JV was finalizing testing of a new top-finish material on our test skis, so some orange-peel and fish-eyes were evident on these demo skis.  As of publication of this review, JV reports the final versions are superbly finished and smooth, and based on his attention to detail in his documentation of the skis and response to questions, we have no doubt his passion for perfection will come through in all the final topcoating of any ski leaving his workshop.  The new coating can be wet sanded, buffed and restored to a nice finish after getting scratched, making them look like new after getting abused...a great feature.

Test Conditions:

Eastern corduroy, packed powder groomers, ungroomed packed powder with small bumps, shin-deep powder conditions, both smooth and bumpy.  Windpack, crust, icy death-crust, chalky wind buff, dry powder, eastern boilerplate.

Test Results:


Both skis had a torsional integrity along their length that could shame many other companies with skis this wide underfoot in hardpack conditions.  The combination of a core with a high maple hardwood content and maple under the edges (no sidewalls, remember...) creates a ski with no fear on hard surfaces. Sharp bites with a punchy, downward style or long, drawn-out GS turns with the skis rolled up on-edge resulted in solid, confident grip on Eastern boilerplate and everthing else we could find. 

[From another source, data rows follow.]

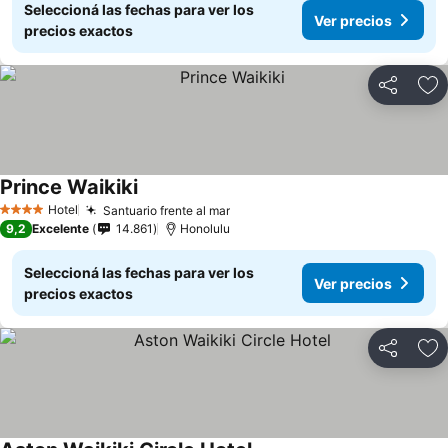
Seleccioná las fechas para ver los
Ver precios
precios exactos
Compartir
Añ
Prince Waikiki
Hotel
Santuario frente al mar
4 Estrellas
9,2
Excelente
14.861
Honolulu
Seleccioná las fechas para ver los
Ver precios
precios exactos
Compartir
Añ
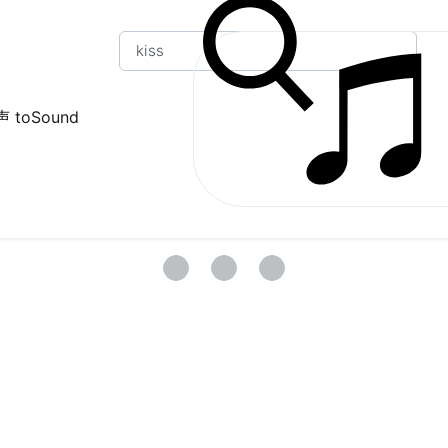
 toSound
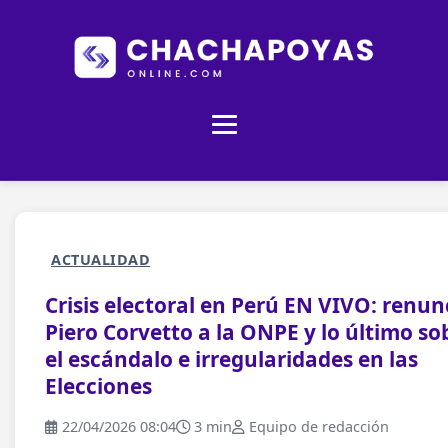
ACTUALIDAD
Crisis electoral en Perú EN VIVO: renun
Piero Corvetto a la ONPE y lo último so
el escándalo e irregularidades en las
Elecciones
22/04/2026 08:04
3 min
Equipo de redacción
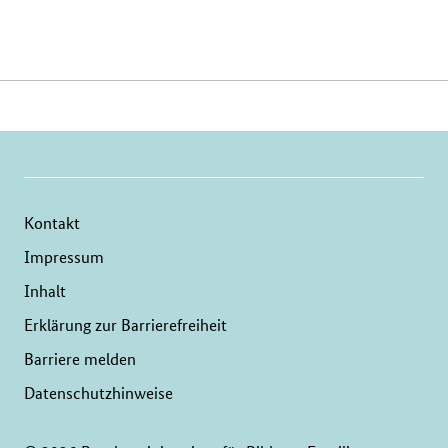
Verwandte
Inhalte
Kontakt
Impressum
Inhalt
Erklärung zur Barrierefreiheit
Barriere melden
Datenschutzhinweise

The Kootenays were remarkably stable at speed on hardpack, even though they had moderate rise front and rear and had a short contact length with zero camber underfoot.  I was shocked at how well the Kootenays would grip hardpack without camber. While they did not grip and punch like a slalom ski, they were great on hardpack and would satisfy nearly anyone. The Koots could be thrown sideways at speed on hardpack without any funny behavior, just a nice, controlled slide. Impressive for a ski 115mm underfoot.

East Coasters:

The East Coasters, with their traditional camber and 18m radius, were happiest when rolled up and ridden at moderate to high speeds, but would punch and change direction on demand when needed.  Dampening at speed on hardpack was very, very good.  No real flapping at speed, just quiet control. 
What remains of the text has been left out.